Por Alvargonzález; 4 de enero de 1997

Los sufridos animales tienen una inmerecida mala fama a pesar de los maravillosos servicios que han rendido a lo largo de la historia profana y aun sagrada, pues en tanto en estas tierras fueron los asnos quienes aligeraron con su lomo la espalda del tameme, en supuestas tierras santas, José, María y el Niño, huyeron a Egipto en uno de ellos, y Jesús entra triunfante en Jerusalén justamente en un borrico.

Metafóricamente, los tales burros también cubren una extensa área, que también abarca desde lo profano hasta lo profesional. Hay quienes trabajamos como eso, burros, para vivir… exacta­mente como ellos: apaleados y apenas forrajeados. Escolarmente, las orejas de asno son una difamación al género cuadrúpedo, pues resultan ser menos –mucho menos– tontos de lo que se les considera. Y como denominación de actividad profesional, dejo de lado esa lamentable actividad que normada por el dogma contemporáneo del “mucho, pronto, no-importa-cómo…”, sirve para colombianamente denominar a los transportistas trasnacionales de la “cas­pa del chamuco”. ¡Pobres burros!

Hay un gremio de “Burros”, egregio. Fue en Inglaterra que oí hablar de ellos por vez primera. Se trata de un género de la comunicación muy poco conocido en los países tercermundanos padecedores de impotencia científica o tecnológica (y de otras tantas impoten­cias contagiadas). Gracias a ellos los Alvargonzález, con su normal capaci­dad pensante, pueden acceder a conocimientos que de otra forma serian inaccesibles e indescifrables; ellos, según su auto descripción, son los aca­rreadores o transportistas que ponen en los valles de la medianía pensante, la sabiduría que florece en las altas cimas de la genialidad. Ellos traducen (¿sa­bías que las palabras “traductor” y “tractor” están emparentadas?) y sitúan a la altura de seseras normales –clase media intelectual como la de la mayoría de nosotros–, conceptos que de otra forma permanecerían instalados en elevaciones mareantes. “Burros” de la comunicación que con papel y tinta, con el hertzio y el transistor, o con el documental peliculesco, tienen la capa­cidad de acercarnos a cuestiones que de otra forma permanecerían remotas.

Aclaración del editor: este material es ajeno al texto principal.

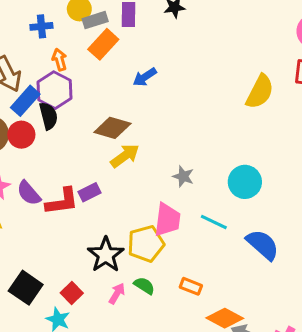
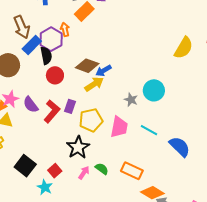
orange arrow: (60, 60) -> (65, 29), moved
blue arrow: (145, 77) -> (104, 71), moved
red circle: (21, 135) -> (55, 75), moved
cyan circle: (245, 182) -> (154, 90), moved
purple rectangle: (90, 192) -> (70, 106), turned -48
red L-shape: (62, 202) -> (52, 111), turned -45
yellow pentagon: (146, 244) -> (91, 120), moved
orange rectangle: (191, 286) -> (132, 171), size x1.5

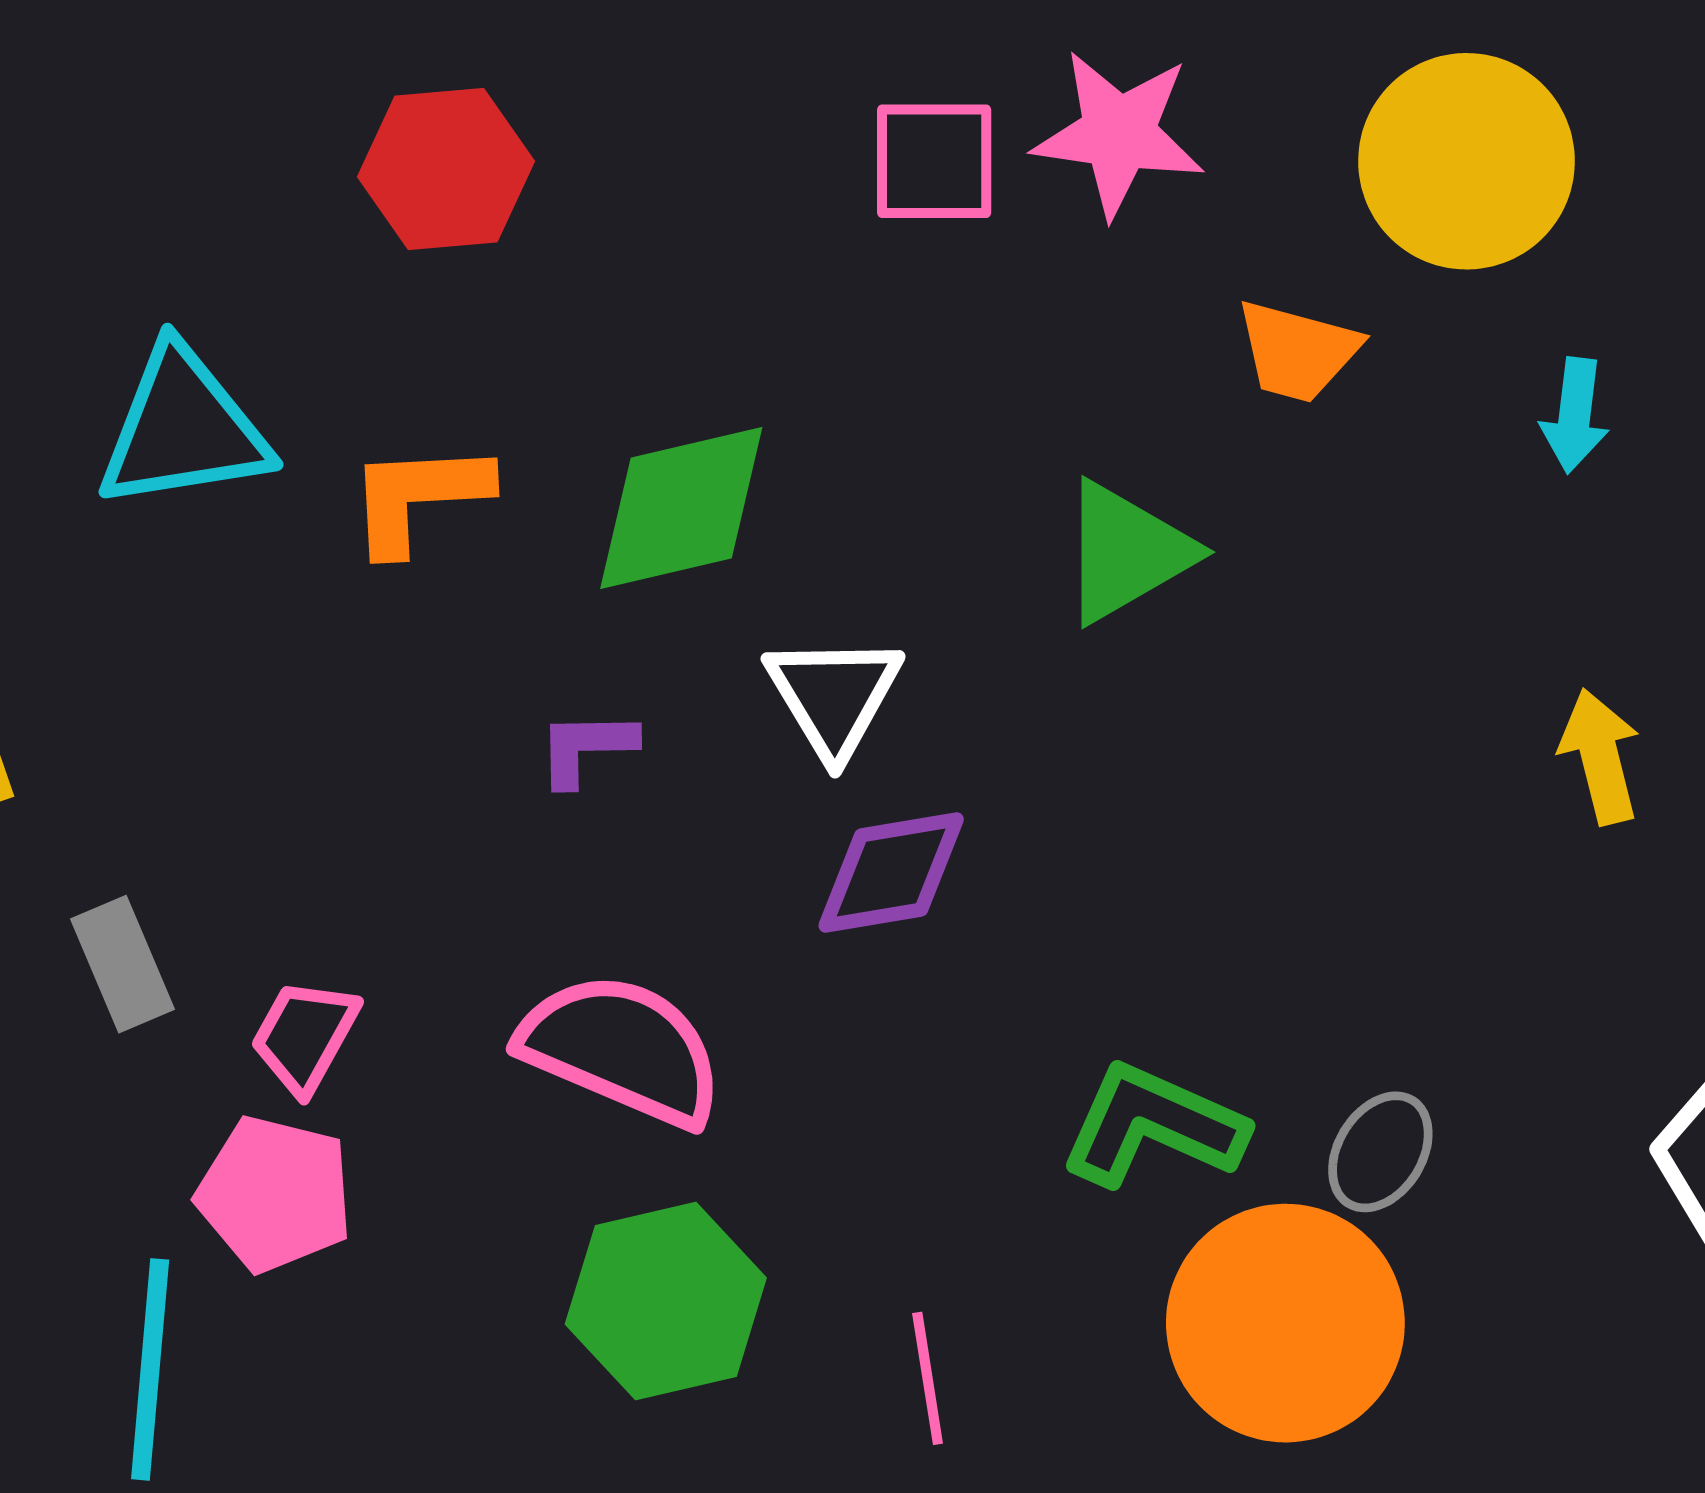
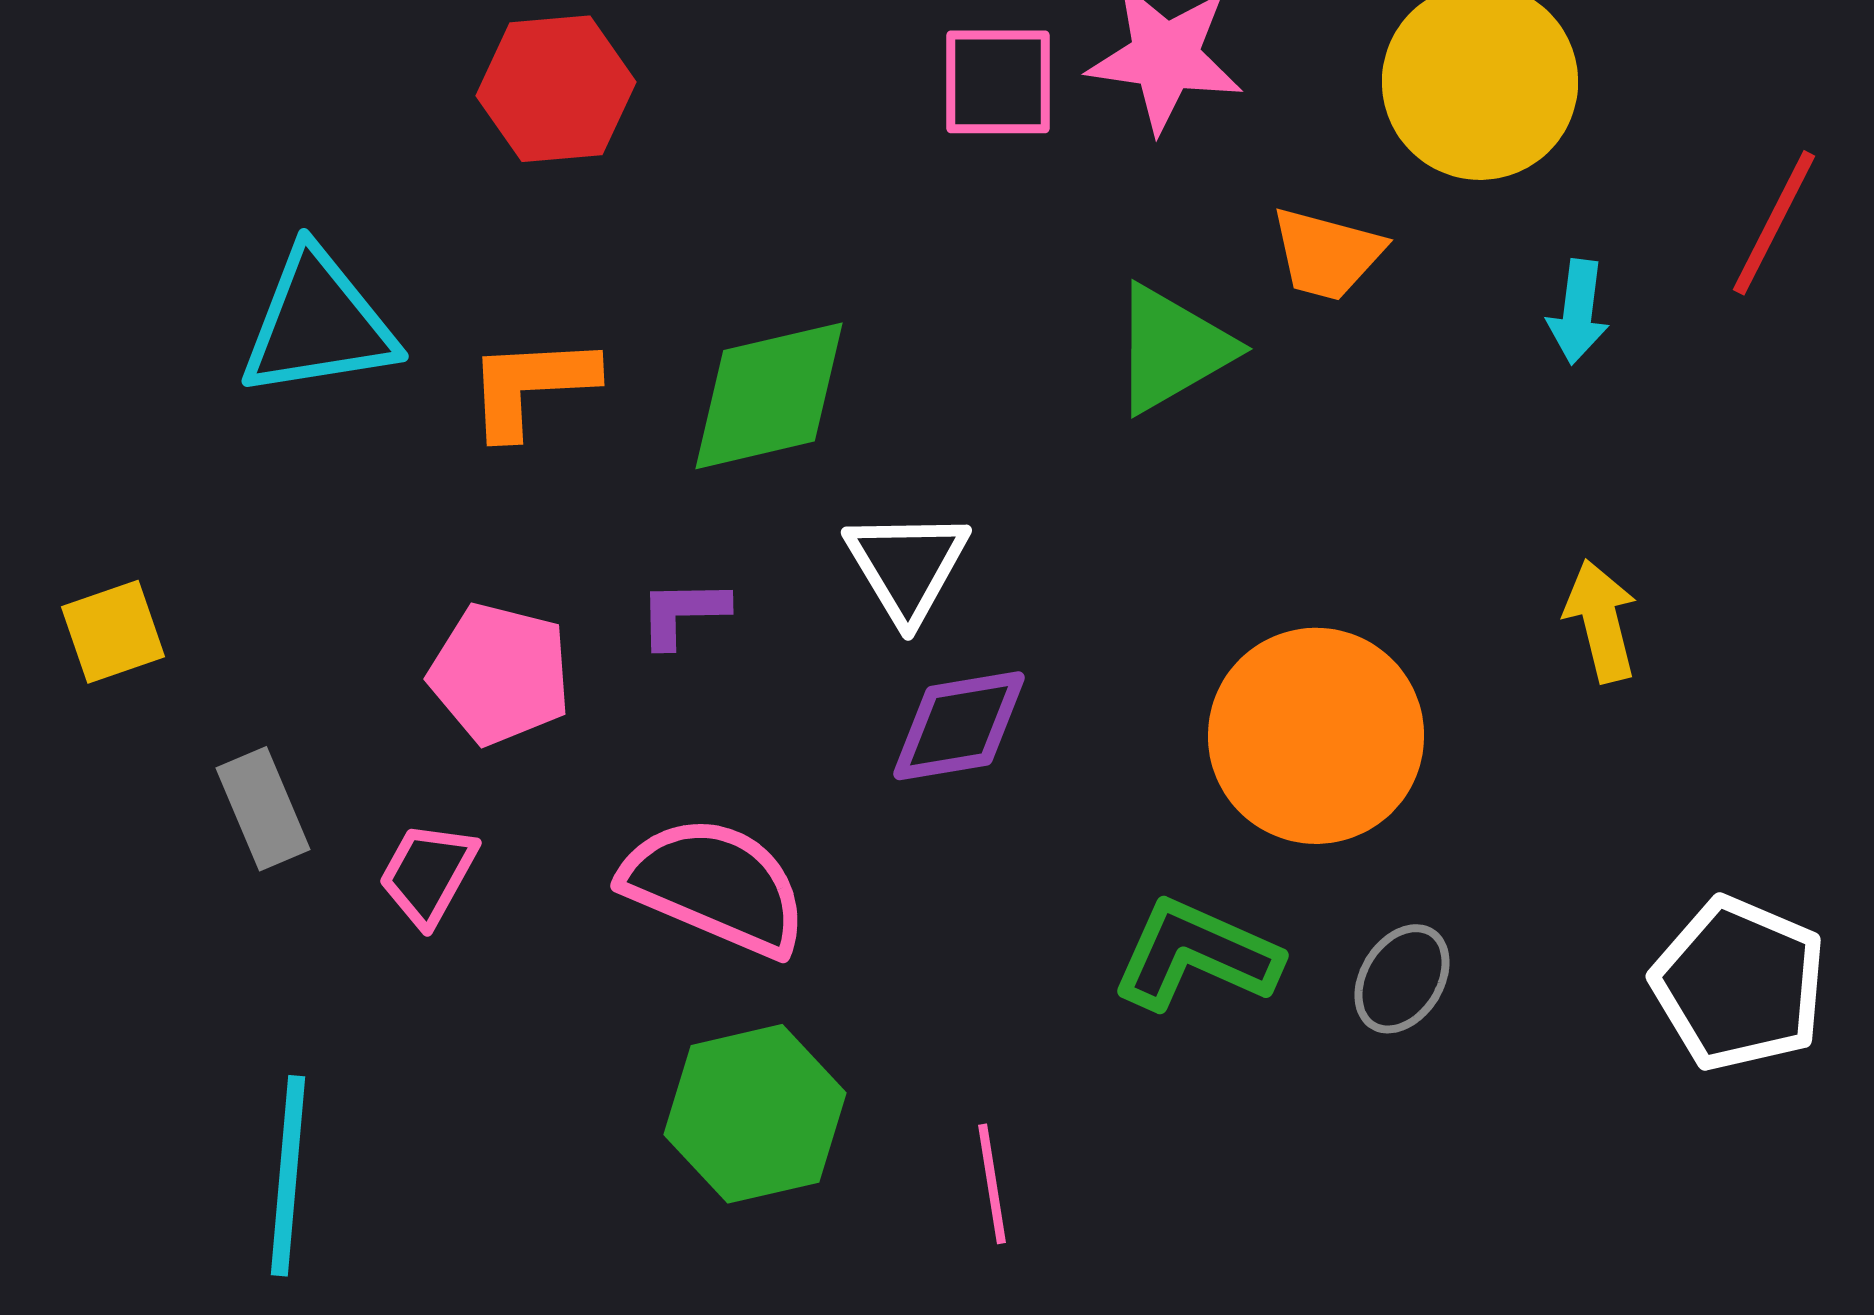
green triangle: (1126, 552) -> (1172, 349), moved
pink pentagon: (275, 1194) -> (500, 674), moved
orange circle: (1285, 1323) -> (1316, 736), moved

¿Viste Cosmos? De pronto, y acaso empezando los ochentas, un Burro egregio desafió estelarmente las teorías del marquetín y en su propia cova­cha: quesque la televisión, entre más chatarra entregue a domicilio y directo a nuestras seseras, resulta mejor y más rentable; quesque ni a ti ni a mí nos gusta plantarnos frente a la caja globalizante para pensar, sino para olvidarnos precisamente de eso. Y Sagan, con toda la naturalidad del “te voy a contar una historia…”, abrió los ojos azules del pueblo más terrestre y los puso a contemplar el Orden inefable de los astros. Orden, eso significa Cosmos, que es lo opuesto al Caos. ¿No te da la impresión que la pasajera vida no es otra cosa sino un anhelo de armonía o de Cosmos?

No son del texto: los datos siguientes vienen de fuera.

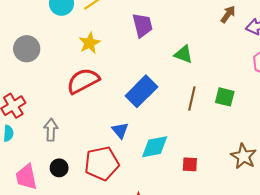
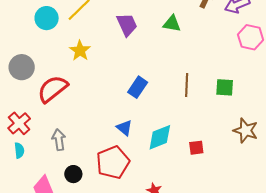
green triangle: (183, 54) -> (172, 24), moved
red semicircle: (83, 81) -> (53, 89), moved
blue rectangle: (141, 91) -> (138, 87), size x0.7
green square: (225, 97) -> (225, 87), moved

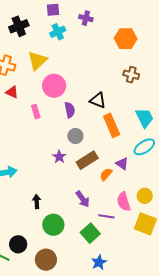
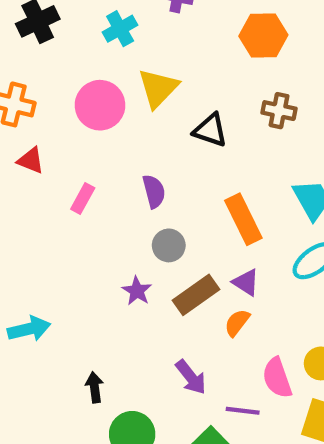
yellow triangle: (37, 61) -> (158, 88), moved
pink circle: (54, 86) -> (100, 105), moved
black triangle: (98, 100) -> (210, 130), moved
pink rectangle: (36, 112) -> (83, 198), turned 48
purple triangle: (122, 164) -> (246, 282), moved

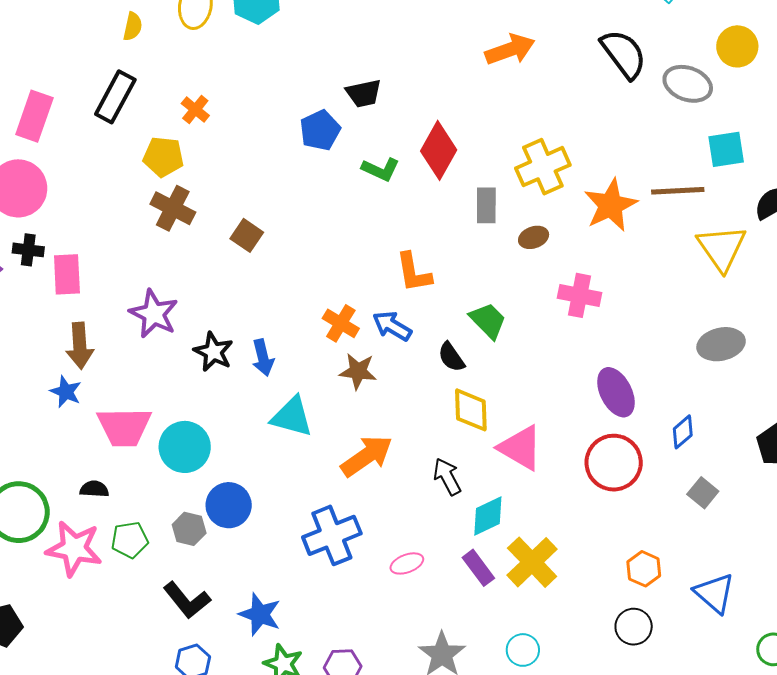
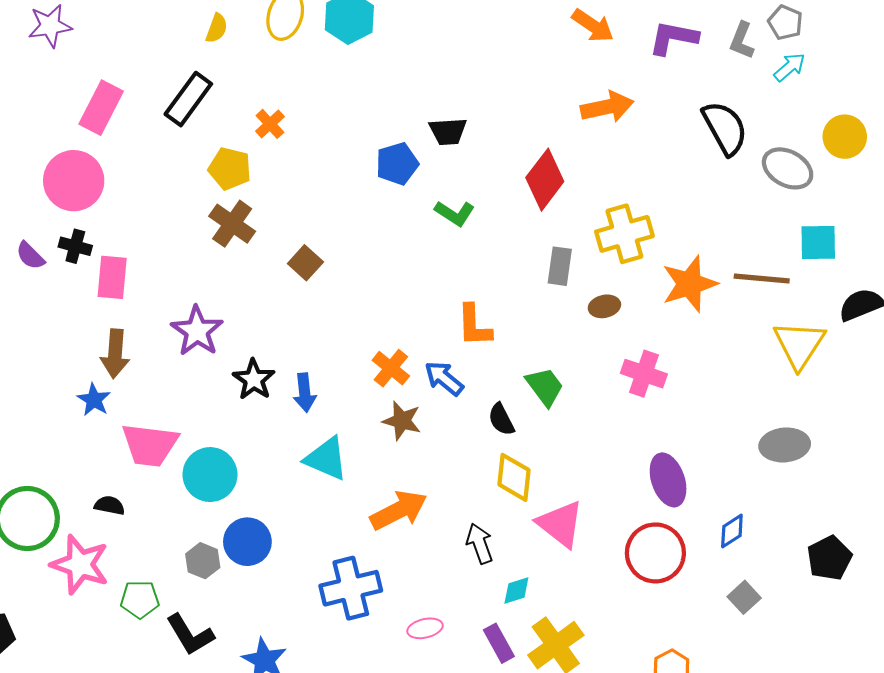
red diamond: (439, 150) -> (545, 180), moved
cyan diamond: (488, 516) -> (516, 591), size x0.7
green pentagon: (130, 540) -> (140, 599), moved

Alguna vez tuve la oportunidad de verloírlo, a Carl, en el ‘University College de Londres’; le rodeaba un halo de sencillez apartada años luz de la solemnidad o grandilocuencia con la que se revisten muchos figurones para disimular su fragilidad. No percibí en él al actor triunfante de telenovela o serie glamorosa, sino al transmisor de un mensaje entrelineas que decía: “hago lo que me gusta, y espero servirte de algo…”. Buen Burro fue para mí Sagan.

Hace años, Luis Delaye me permitió asomarme precisamente al cosmos. Había instalado por los entonces oscuros y alejados llanos de Santa Ana Tepatitlán, un poderoso telescopio, y una buena noche con estrujamiento íntimo pude contemplar constelaciones, nebulosas y planetas. Pero también pude advertir las complejidades de la astronomía, al observar cómo Luis descifraba verdaderas cartas astrales –hijas de la ciencia y no de la charlatanería– para darle rumbo a aquel poderoso cañón visual. La astronomía, ciencia, me pareció tan remota como el joyel celeste de noche cerrada.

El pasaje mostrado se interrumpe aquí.